If you own a home in Durham Region, below are 7 important things you need to know about backwater valves and your legal responsibilities.
All basements are at risk of flooding- whether due to a sudden downpour, a large amount of melting snow or other weather related factors. Having clean water backing up in your basement is bad enough. Now imagine the flood in your basement isn't rainwater, but rather dirty, contaminated sewage. Fortunately there is a way to help prevent this disaster from happening- by installing a backwater valve.
Read below as we take you through the basics of what backwater valves are, how they work, reasons you might need one, how to tell if you already have one, a getting started checklist, trouble-shooting and maintenance tips.

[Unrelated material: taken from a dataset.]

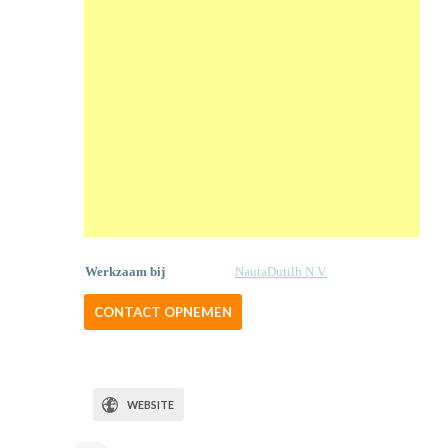
Werkzaam bij
NautaDutilh N.V.
CONTACT OPNEMEN
WEBSITE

A backwater valve (sometimes called a backflow or sewer backup valve) is a one-way valve that can be installed on your sewer line. It is designed with a flap that only allows water or sewage to flow one way- out of your house. The valve will automatically shut to prevent any leakage if the public sewer line becomes backed up.
A city's sewer lines can become overwhelmed by a sudden heavy rainfall or sanitation backup, causing water or sewage to flow back towards your home. Simply put, if there is a sewer system backup, a properly installed backwater valve will help prevent sewage from flowing back into your house.

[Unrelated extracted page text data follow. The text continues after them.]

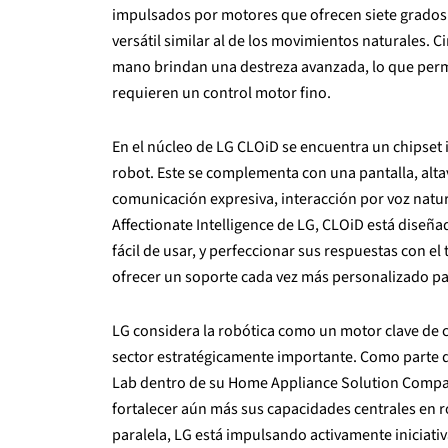
impulsados por motores que ofrecen siete grados
versátil similar al de los movimientos naturales.
mano brindan una destreza avanzada, lo que permit
requieren un control motor fino.
En el núcleo de LG CLOiD se encuentra un chipset 
robot. Este se complementa con una pantalla, alt
comunicación expresiva, interacción por voz natur
Affectionate Intelligence de LG, CLOiD está diseña
fácil de usar, y perfeccionar sus respuestas con el
ofrecer un soporte cada vez más personalizado par
LG considera la robótica como un motor clave de c
sector estratégicamente importante. Como parte d
Lab dentro de su Home Appliance Solution Company
fortalecer aún más sus capacidades centrales en r
paralela, LG está impulsando activamente iniciativ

Backwater valves are required by some municipalities, while recommended by others. Please see the end of this article with information specific to Durham Region's backflow prevention by-law.

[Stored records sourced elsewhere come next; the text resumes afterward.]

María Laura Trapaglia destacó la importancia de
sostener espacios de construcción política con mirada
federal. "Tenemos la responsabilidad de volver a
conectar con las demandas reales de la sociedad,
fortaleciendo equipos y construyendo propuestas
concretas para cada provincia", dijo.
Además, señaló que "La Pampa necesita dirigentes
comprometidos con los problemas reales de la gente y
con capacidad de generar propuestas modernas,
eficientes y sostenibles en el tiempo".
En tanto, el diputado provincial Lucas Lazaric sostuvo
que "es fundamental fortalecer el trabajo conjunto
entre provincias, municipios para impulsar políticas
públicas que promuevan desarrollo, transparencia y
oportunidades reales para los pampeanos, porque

Backwater valves can be installed in new construction, or can be retrofitted into existing homes. Installation during new construction is easier and generally costs under $500.
Retrofitting a backwater valve can range upwards of $1,000 to $3,000. Some municipalities offer a subsidy to help financially assist with the installation of backwater valves. Click here to read about Durham Region's "Basement Flooding Loan Program Resulting From a Sanitary Sewer Backup."
Not to be confused with a backflow preventer, which prevents the backflow of clean water back into a water source, a backwater valve prevents the backup of sewage water into the drainpipe, which would otherwise flood your basement or wherever the drain pipe connects.
Inside of a backwater valve is a small flap. The flap is usually open, which allows water to exit your home and sewer gases to ventilate. On each side of the flap there sits a small flotation device. These floaters will cause the flap to lift and close if water or sewage starts to flow back into the house.
Once the backup is resolved and water or sewage are no longer flowing back to the house, gravity causes the flap to fall back into the open position. This allows the normal function of water and sewage to begin flowing out of the house once again.
If a backwater valve is being retrofitted into a home, a plumbing permit from your local municipality is required. A licensed plumber will then cut a hole into the concrete floor, usually near the floor drain. They will dig down to the main sewer line and replace a portion with the new valve.
The cost for this service should include the breaking up of concrete, installation of the backwater valve, refinishing of concrete and removal of all debris. Cost may increase based on unforeseen circumstances, such as severely degraded or damaged piping or blockages.
Once installed, the cover of the backwater valve must be accessible for servicing.
If a backwater valve isn't placed or installed correctly, sewage can come into the basement through a floor drain, sinks, tubs, and toilets. The importance of this is stressed in an article produced by "The Institute for Catastrophic Loss Reduction" called "Focus on Backwater Valves."
In it they state, "If placed in the wrong location relative to other plumbing fixtures on the sewer lateral, the valve could be bypassed and provide no protection. If the valve is placed in the wrong location, sewer backup pressure could build and crack the basement floor and lead to flooding.
Additionally, if the foundation drain is still connected to the sanitary sewer lateral (or to a combined lateral) downstream of the valve, sewage could be forced into the foundation drain and lead to structural damage, which may also lead to infiltration flooding and other problems."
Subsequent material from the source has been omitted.